## WORK INSTRUCTION
Starting at the line that contains "In den vergangenen", return every line down to the end of the records below, exactly as written.

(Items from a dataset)

* * * *

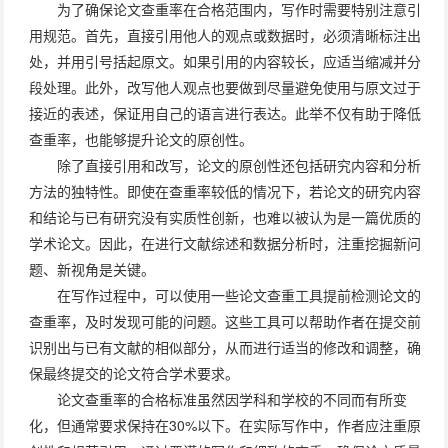
为了确保论文查重率在合格范围内，写作时需要特别注意引
用规范。首先，直接引用他人的观点或数据时，必须清晰标注出
处，并用引号括起原文。如果引用的内容较长，应适当缩减并分
段处理。此外，改写他人观点也要做到尽量避免使用与原文过于
接近的表述，保证用自己的语言进行表达。此举不仅有助于降低
查重率，也能够提升论文的原创性。
除了直接引用和改写，论文的原创性还包括研究内容和分析
方法的独特性。即使在查重率较低的情况下，若论文的研究内容
和结论与已有研究没有实质性创新，也难以被认为是一篇优质的
学术论文。因此，在进行文献综述和数据分析时，注重挖掘新问
题、新视角是关键。
在写作过程中，可以使用一些论文查重工具提前检测论文的
查重率，及时发现可能的问题。这些工具可以帮助作者在提交前
识别出与已有文献的相似部分，从而进行适当的修改和调整，确
保最终提交的论文符合学术要求。
论文查重率的合格标准虽然因学科和学校的不同而有所变
化，但通常要求保持在30%以下。在实际写作中，作者应注重原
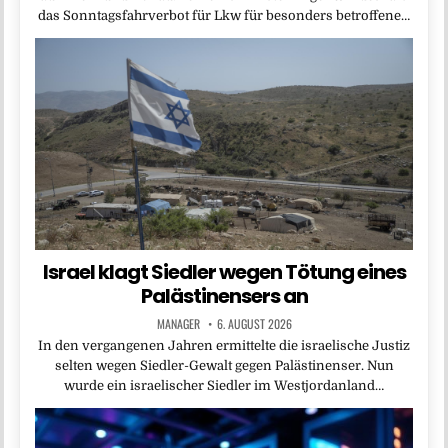
das Sonntagsfahrverbot für Lkw für besonders betroffene…
Israel klagt Siedler wegen Tötung eines
Palästinensers an
MANAGER
6. AUGUST 2026
In den vergangenen Jahren ermittelte die israelische Justiz
selten wegen Siedler-Gewalt gegen Palästinenser. Nun
wurde ein israelischer Siedler im Westjordanland…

* * * *

## ANSWER BELOW
In den vergangenen Jahren ermittelte die israelische Justiz
selten wegen Siedler-Gewalt gegen Palästinenser. Nun
wurde ein israelischer Siedler im Westjordanland…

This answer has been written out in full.